Our study has several strengths. Most important, our comparisons of age at cancer diagnosis were corrected for bias due to the differing underlying age structures of the AIDS and general populations. In addition, the HIV/AIDS Cancer Match Study includes data from a large and representative sample of persons with AIDS in the United States (for example, these analyses included approximately 20% of the 1.05 million cumulative AIDS cases in the United States).

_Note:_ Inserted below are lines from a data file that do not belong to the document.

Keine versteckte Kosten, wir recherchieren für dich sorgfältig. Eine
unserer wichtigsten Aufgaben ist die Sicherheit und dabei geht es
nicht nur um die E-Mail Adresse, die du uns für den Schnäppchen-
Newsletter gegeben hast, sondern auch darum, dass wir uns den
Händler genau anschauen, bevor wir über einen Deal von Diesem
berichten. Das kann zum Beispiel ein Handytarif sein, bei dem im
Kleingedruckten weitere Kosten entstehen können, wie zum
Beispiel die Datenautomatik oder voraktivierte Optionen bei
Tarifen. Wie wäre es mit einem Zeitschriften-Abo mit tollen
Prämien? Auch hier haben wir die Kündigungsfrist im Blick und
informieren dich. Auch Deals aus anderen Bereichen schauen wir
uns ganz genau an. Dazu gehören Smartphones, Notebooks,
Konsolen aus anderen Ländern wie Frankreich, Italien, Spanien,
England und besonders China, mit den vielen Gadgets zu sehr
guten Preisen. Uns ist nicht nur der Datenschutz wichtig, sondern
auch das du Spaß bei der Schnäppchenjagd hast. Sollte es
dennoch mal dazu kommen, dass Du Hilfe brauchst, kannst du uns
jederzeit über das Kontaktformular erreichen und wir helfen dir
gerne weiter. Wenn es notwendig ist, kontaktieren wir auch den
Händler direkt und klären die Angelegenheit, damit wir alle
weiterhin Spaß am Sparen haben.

The main limitation of our study was the lack of risk factor information, including information on cigarette smoking, which prevented us from directly assessing how exposure to known cancer risk factors influenced the age at cancer diagnosis. In addition, our study was restricted to non-Hispanic white and black persons with AIDS, which may limit the generalizability of our findings. However, any biological effect of HIV that accelerates the development of cancer should be similar across racial and ethnic groups, and the lack of acceleration in cancer development among persons with AIDS, who are most immunocompromised, argues against an important effect in persons with earlier HIV disease. Finally, we assumed that cancer rates were known without error, because the cancer registries included in our study cover a very large population with more than 875 million person-years of follow-up. If this assumption is incorrect, then the variance of our estimates would be underestimated, which would increase the probability of observing a statistically significant age difference when one does not exist. However, we do not believe that making this assumption biased our results because we observed no age differences for most types of cancer.

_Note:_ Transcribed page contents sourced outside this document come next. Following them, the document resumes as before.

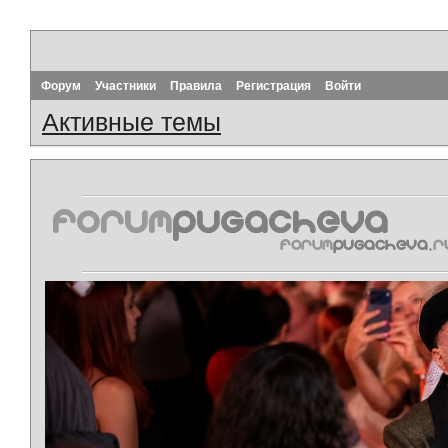
Форум
Участники
Правила
Регистрация
Войти
Активные темы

In conclusion, our results do not support including cancer as part of a general syndrome of premature aging in HIV-infected persons. Ages at cancer diagnosis are observed to be younger in HIV-infected persons largely because very few persons with AIDS have been followed during older age, when most cases of cancer occur. As the AIDS population continues to age, we would expect more cases of non-AIDS-defining cancer to occur at older ages, which would attenuate or eliminate the apparent age differences at cancer diagnosis. Our results do not support an accelerated screening schedule in HIV-infected persons for most types of cancer (such as prostate, colon, or breast cancer). However, HIV-infected persons should still receive regular cancer screening, on the basis of recommendations made for the general population and established guidelines made specifically for HIV-infected persons, for those types of cancer for which the risk is particularly high, such as cervical or anal cancer (39).